Fantasy roleplay games were huge back then. All these weirdos in capes and tights running around the campus woods, zapping each other with wands, I kid you not. They were self-righteous vegan nerds mostly, or so it seemed to my crew and me – Woodland Sorority. We were USA all the way.
The Gulf War was imminent. We started raising money for troops and their families. Best earners were the carwashes. If you had enough cheerleaders and soapsuds, I swear to God you could bring kingdoms down. We’d make as much as a thousand dollars a day and give every penny to forces charities. The arguments this’d cause with the wizards and the elves; running battles one time after a sister broke some pixie’s jaw.
But there was this one kid: skinny, freshman, massive Afro, mad quiet like distant lightning, would just stare at me. Eventually, at one of the carwashes, he steps up in this cape made of flower-patterned drapes, tells me he thinks I’m way above the easy cheerleader act he sees me as putting on.

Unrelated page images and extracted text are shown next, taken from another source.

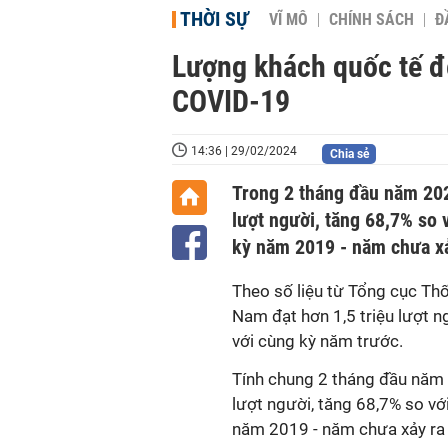
THỜI SỰ
VĨ MÔ
CHÍNH SÁCH
Đ
Lượng khách quốc tế đ
COVID-19
14:36 | 29/02/2024
Chia sẻ
Trong 2 tháng đầu năm 202
lượt người, tăng 68,7% so 
kỳ năm 2019 - năm chưa xả
Theo số liệu từ Tổng cục Th
Nam đạt hơn 1,5 triệu lượt n
với cùng kỳ năm trước.
Tính chung 2 tháng đầu năm 
lượt người, tăng 68,7% so vớ
năm 2019 - năm chưa xảy ra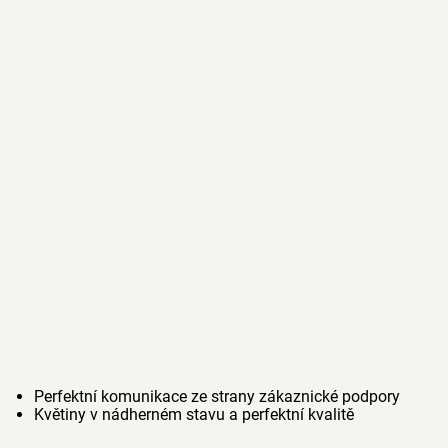
Perfektní komunikace ze strany zákaznické podpory
Květiny v nádherném stavu a perfektní kvalitě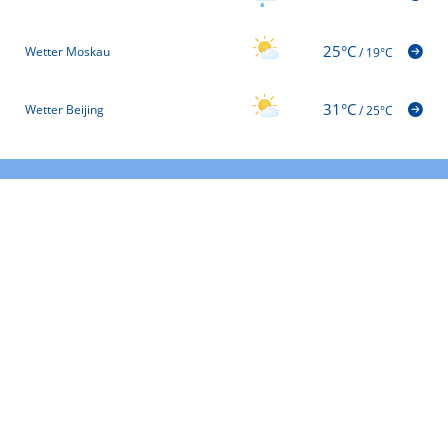
25°C
Wetter Moskau
/
19°C
31°C
Wetter Beijing
/
25°C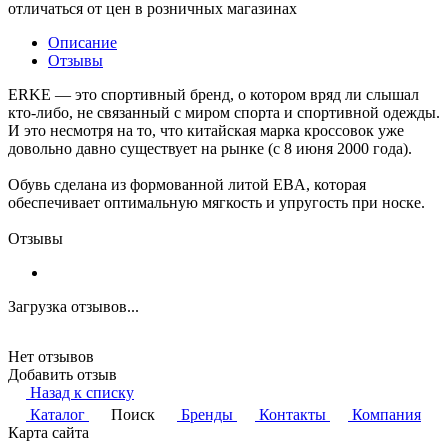
отличаться от цен в розничных магазинах
Описание
Отзывы
ERKE — это спортивный бренд, о котором вряд ли слышал
кто-либо, не связанный с миром спорта и спортивной одежды.
И это несмотря на то, что китайская марка кроссовок уже
довольно давно существует на рынке (с 8 июня 2000 года).
Обувь сделана из формованной литой EBA, которая
обеспечивает оптимальную мягкость и упругость при носке.
Отзывы
Загрузка отзывов...
Нет отзывов
Добавить отзыв
Назад к списку
Каталог
Поиск
Бренды
Контакты
Компания
Карта сайта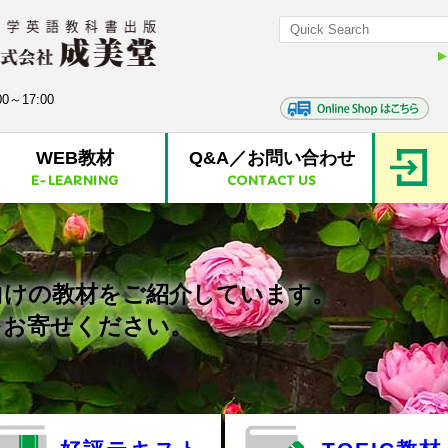
0～17:00
WEB教材
Q&A／お問い合わせ
E-LEARNING
CONTACT US
向けの教材をご紹介しています。
をお寄せください。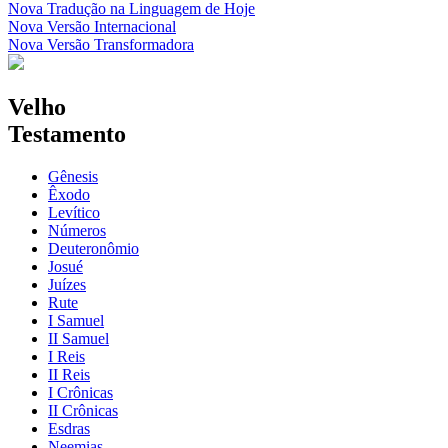
Nova Tradução na Linguagem de Hoje
Nova Versão Internacional
Nova Versão Transformadora
Velho
Testamento
Gênesis
Êxodo
Levítico
Números
Deuteronômio
Josué
Juízes
Rute
I Samuel
II Samuel
I Reis
II Reis
I Crônicas
II Crônicas
Esdras
Neemias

That’s the thing – Woodland Sorority knew how to party. One of the sisters was from England. She’d come back from holidays with bags of pills and stories about people dancing in fields all night. Ecstasy. No one in the States had heard of it. Semester after semester, we were wrecked.

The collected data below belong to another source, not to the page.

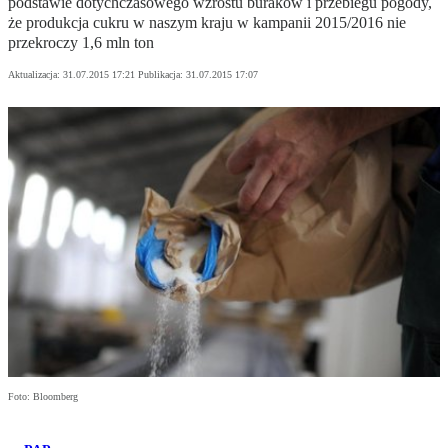
podstawie dotychczasowego wzrostu buraków i przebiegu pogody,
że produkcja cukru w naszym kraju w kampanii 2015/2016 nie
przekroczy 1,6 mln ton
Aktualizacja:
31.07.2015 17:21
Publikacja:
31.07.2015 17:07
Foto: Bloomberg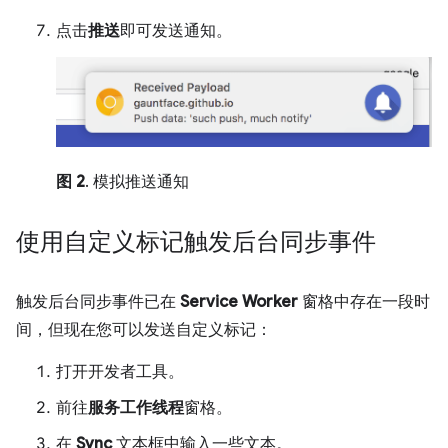
点击
推送
即可发送通知。
图 2
. 模拟推送通知
使用自定义标记触发后台同步事件
触发后台同步事件已在
Service Worker
窗格中存在一段时
间，但现在您可以发送自定义标记：
打开开发者工具。
前往
服务工作线程
窗格。
在
Sync
文本框中输入一些文本。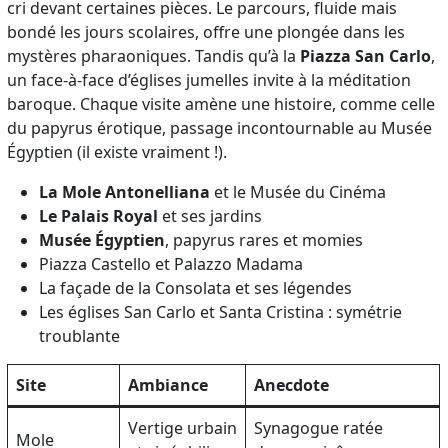
cri devant certaines pièces. Le parcours, fluide mais
bondé les jours scolaires, offre une plongée dans les
mystères pharaoniques. Tandis qu’à la
Piazza San Carlo
,
un face-à-face d’églises jumelles invite à la méditation
baroque. Chaque visite amène une histoire, comme celle
du papyrus érotique, passage incontournable au Musée
Égyptien (il existe vraiment !).
La Mole Antonelliana
et le Musée du Cinéma
Le Palais Royal
et ses jardins
Musée Égyptien
, papyrus rares et momies
Piazza Castello et Palazzo Madama
La façade de la Consolata et ses légendes
Les églises San Carlo et Santa Cristina : symétrie
troublante
Site
Ambiance
Anecdote
Vertige urbain
Synagogue ratée
Mole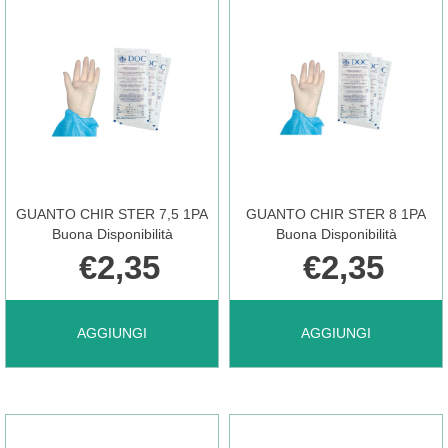
GUANTO CHIR STER 7,5 1PA
GUANTO CHIR STER 8 1PA
Buona Disponibilità
Buona Disponibilità
€2,35
€2,35
AGGIUNGI GUANTO
AGGIUNGI GUANTO
AGGIUNGI
AGGIUNGI
CHIR
CHIR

But honestly, this Afro kid, in the middle of telling me how fake I am, asks me out. Fuck no, says I. In your dreams. Every week after that it was like: Hey, you wanna go see Fugazi with me? How about the new Werner Herzog? A Nan Goldin exhibition? A Kierkegaard party?! And on and on. And me, in those days, I wanted wiped out, a quarterback with a minotaur’s mass, not some thin-as-sticks chicken shit wizard. He gave me a book of woodcuts with a flower pressed between the pages. Last attempt, desperate-looking, he says, I wrote you a story, let me read it to you. No one had ever written anything for me before, so I said go ahead, and he did, then he gave it to me, and I walked away and never saw him again. But his story… I dunno… Must’ve read the thing a million times over and even now something about it just nails me.